104D’autres essais très explicites disparaitront aussi, tels que24 :

Puissant « à présent » pour enjamber le temps

Chaque accord lève un bouclier en sol mineur
Sérieux et magnifique, marcher sans réveiller la plaie,
Même si le cœur est piétiné, diapré d’espoir

Un souffle généreux passe sur l’anxieuse figure
De plus en plus transparente, sauvée

105Le bouclier perd ses adjectifs, de même que le cœur qui est dit simplement « plus léger ». L’anxieuse figure devient un « masque trop lourd/ Qui ne tient plus ».

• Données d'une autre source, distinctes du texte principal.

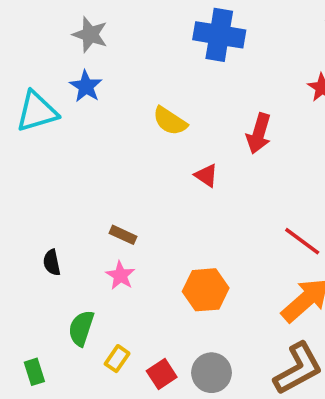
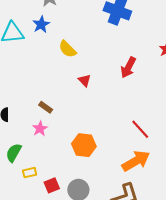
yellow semicircle: (170, 121) -> (67, 49), moved
red triangle: (206, 175) -> (85, 80), moved
yellow rectangle: (117, 359) -> (30, 173), turned 32

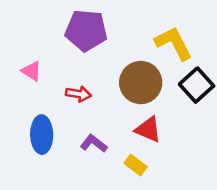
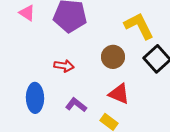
pink triangle: (32, 71) -> (27, 13), moved
brown circle: (141, 83) -> (113, 57), size x0.7

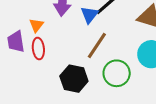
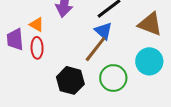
blue triangle: (89, 15) -> (103, 31), moved, turned -30
orange triangle: (36, 25) -> (37, 25), turned -42

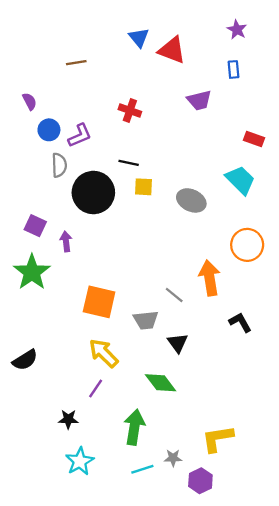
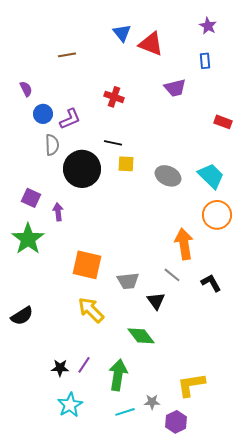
cyan trapezoid: (240, 180) -> (211, 176), moved
gray line: (174, 295) -> (172, 275), moved
purple line: (96, 388) -> (84, 365), moved

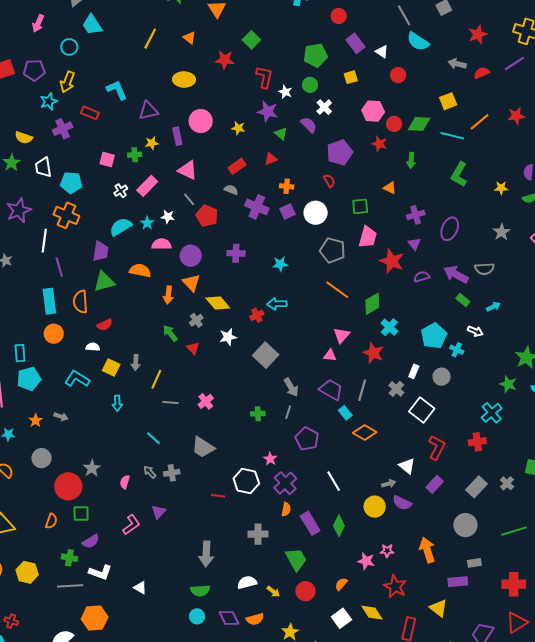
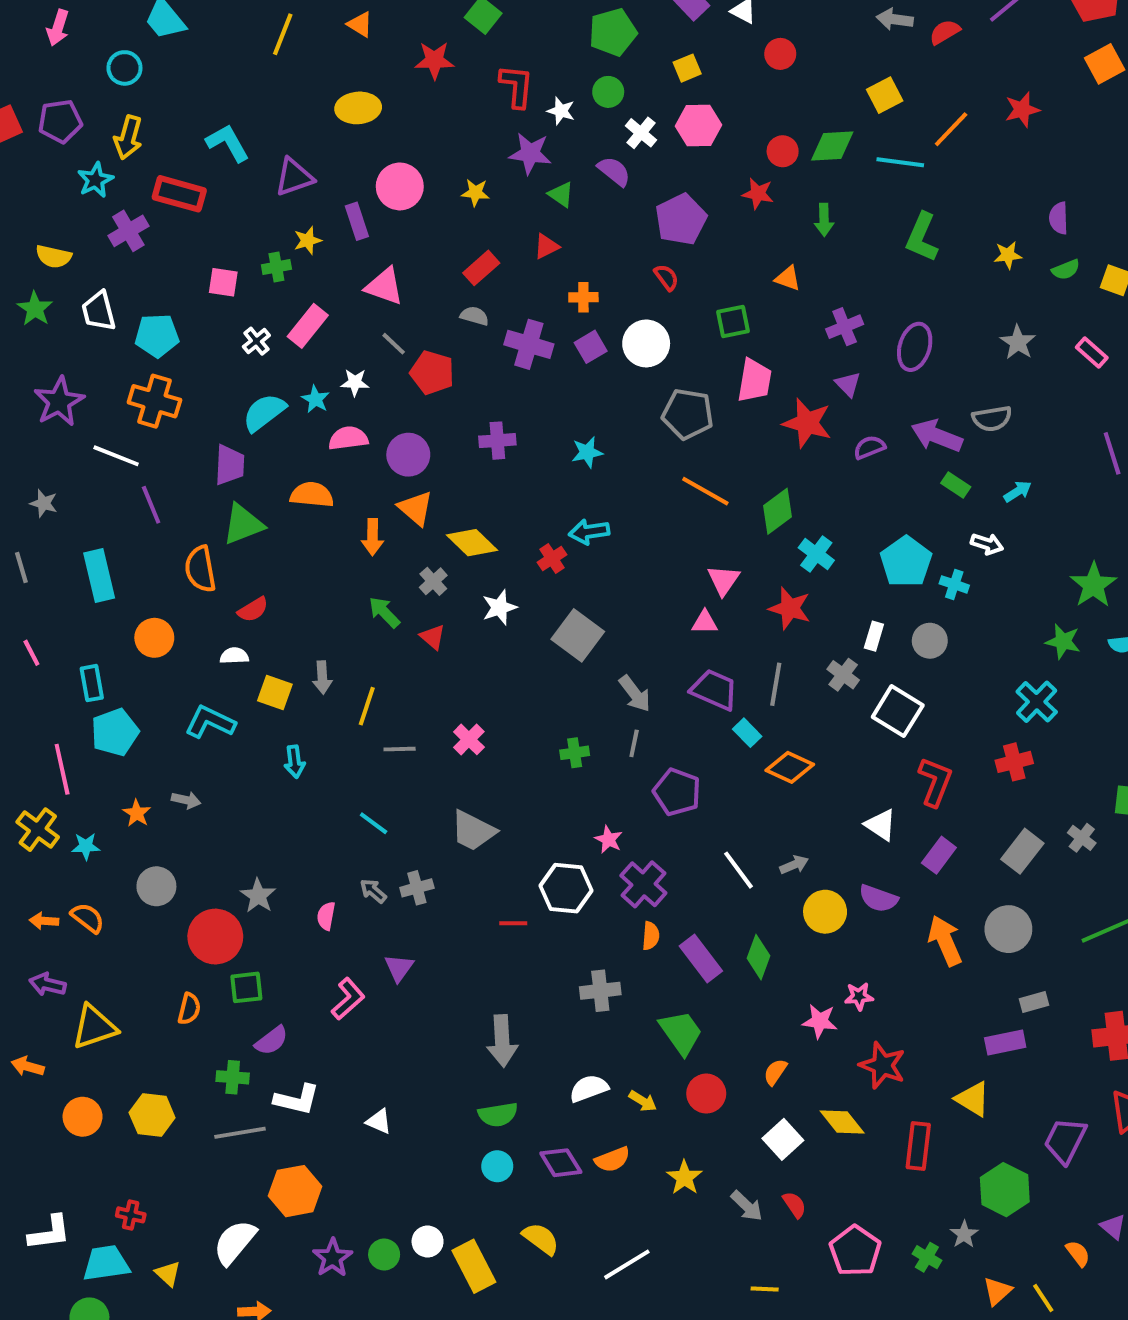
pink hexagon: (373, 111) -> (698, 125), moved
red rectangle: (90, 113) -> (179, 194), size x1.4
white line: (44, 241) -> (116, 456), turned -70
cyan rectangle: (49, 301) -> (99, 576), moved
gray arrow: (389, 484) -> (794, 865), moved
orange arrow: (427, 550) -> (945, 941), moved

106Le moment où Anders s’assied au piano, qui a été retravaillé en introduisant une comparaison pour faire sentir la libération ressentie :

Tel un voyageur qui laisse tomber le sac de ses épaules endolories
Mais s’il pouvait laisser loin et ne plus la sentir sa peau
Ses larmes.

107va l’être encore dans le sens de la condensation et du dynamisme, grâce aux infinitifs :

Tel un voyageur qui laisse tomber un sac de ses épaules endolories
Et sa peau si c’était possible

Avoir trop pleuré, s’arrêter

108La Passacaille, assez vite personnifiée, acquiert un rôle de plus en plus actif, cependant que certains éléments sont écartés pour être repris à nouveaux frais dans le deuxième poème consacré au piano « S’y remettre » (p. 69). Le travail d’écriture consiste donc pour l’essentiel en un élagage qui élimine tout ce qui serait trop explicatif ou redondant. La simplicité qui frappe tant à la lecture est bel et bien une simplicité conquise.

*

109Le Double Été se présente donc comme un livre où se superposent trois PDV : le PDV des personnages, grâce aux choix narratifs et à l’importance du discours direct imbriqué au récit, le PDV de l’énonciatrice, qui se manifeste avec discrétion, non pas par des commentaires évaluatifs, mais par des choix au niveau du tempo du récit, du cadrage sur les gestes et les lieux, et, sur le plan microstructurel, par des choix d’écriture (questions, métaphores, ambigüités et implicitations) qui sollicitent le lecteur et lui laissent une marge importante de liberté, ce qui, du coup, construit un PDV du lecteur, variable d’un lecteur à l’autre, mais que les grandes caractéristiques de la mise en discours amènent à être en consonance avec les personnages, à vivre les évènements avec eux, tout en les regardant vivre, exactement comme au cinéma.

110Les choix stylistiques que j’ai pu dégager nous permettent aussi de construire l’éthos de l’ET, et retentissent sur la figure de l’autrice (Rabatel 2021 : 547 sq.), telle qu’elle se donne à voir dans l’abondant péritexte des notes et des chantiers de poèmes. Dans Le Double Été, l’éthos de l’ET possède à mon sens trois caractéristiques essentielles :

  • c’est un éthos de simplicité qui découle du caractère narratif du texte, de son adossement à une histoire que le lecteur peut aisément se figurer, de sa langue sans apprêts ;

  • c’est un éthos de bienveillance et de respect à l’égard de ses personnages, marqué par la discrétion de son propre PDV et la capacité à nous faire entrer dans le PDV des personnages sans pour autant les expliquer ;

  • c’est un éthos de confiance dans la poésie, et plus largement dans la pratique artistique, qui se manifeste par l’abondance des citations et leur explicitation, et par la trajectoire qui nous est proposée : si le travail du deuil est celui des personnages, c’est le poème qui nous le fait vivre, et c’est la capacité du poème à dire ce qui fait mal d’une façon qui nous grandit qui est ici mise à l’épreuve.

111Ariane Dreyfus opte résolument depuis Sophie ou la vie élastique pour une poésie narrative qui accepte de jouer le jeu de la construction d’une histoire et qui place le travail sur la langue essentiellement dans la syntaxe et le traitement du temps. Elle affirme ainsi une figure d’auteur qui occupe une place plutôt singulière dans un champ poétique où ce sont souvent les réseaux complexes d’images et le geste de nomination qui priment sur l’engagement des sujets dans l’action.